## Records from a dataset:
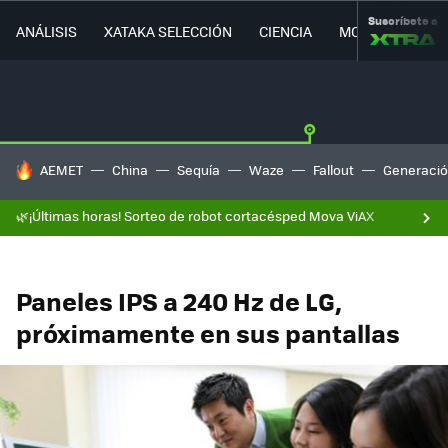
Suscríbete a
ANÁLISIS
XATAKA SELECCIÓN
CIENCIA
MOVILIDAD
HOY SE HABLA DE
AEMET
China
Sequía
Waze
Fallout
Generació
🌿¡Últimas horas! Sorteo de robot cortacésped Mova ViAX
Paneles IPS a 240 Hz de LG,
próximamente en sus pantallas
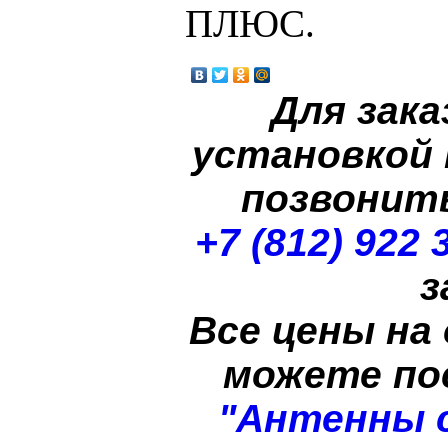
ПЛЮС.
Для зака
установкой
позвонит
+7 (812) 922 
з
Все цены на
можете п
"Антенны 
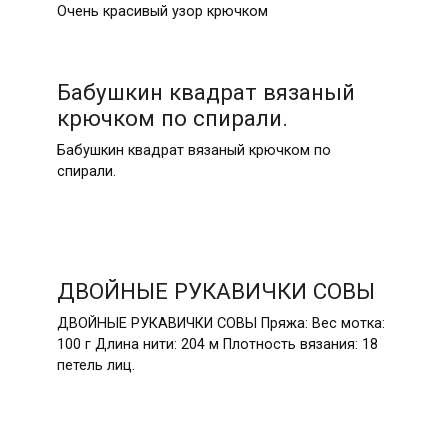
Очень красивый узор крючком
Бабушкин квадрат вязаный
крючком по спирали.
Бабушкин квадрат вязаный крючком по
спирали.
ДВОЙНЫЕ РУКАВИЧКИ СОВЫ
ДВОЙНЫЕ РУКАВИЧКИ СОВЫ Пряжа: Вес мотка:
100 г Длина нити: 204 м Плотность вязания: 18
петель лиц.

## TRY IT:
A faithful copy of all the data above, without its pictures, is the expected result.

## OUTPUT FOR THIS EXERCISE:
Suscríbete a
ANÁLISIS
XATAKA SELECCIÓN
CIENCIA
MOVILIDAD
HOY SE HABLA DE
AEMET
China
Sequía
Waze
Fallout
Generació
🌿¡Últimas horas! Sorteo de robot cortacésped Mova ViAX
Paneles IPS a 240 Hz de LG,
próximamente en sus pantallas
ПЛЮС.
Для зака
установкой
позвонит
+7 (812) 922 
з
Все цены на
можете п
"Антенны 
Очень красивый узор крючком
Бабушкин квадрат вязаный
крючком по спирали.
Бабушкин квадрат вязаный крючком по
спирали.
ДВОЙНЫЕ РУКАВИЧКИ СОВЫ
ДВОЙНЫЕ РУКАВИЧКИ СОВЫ Пряжа: Вес мотка:
100 г Длина нити: 204 м Плотность вязания: 18
петель лиц.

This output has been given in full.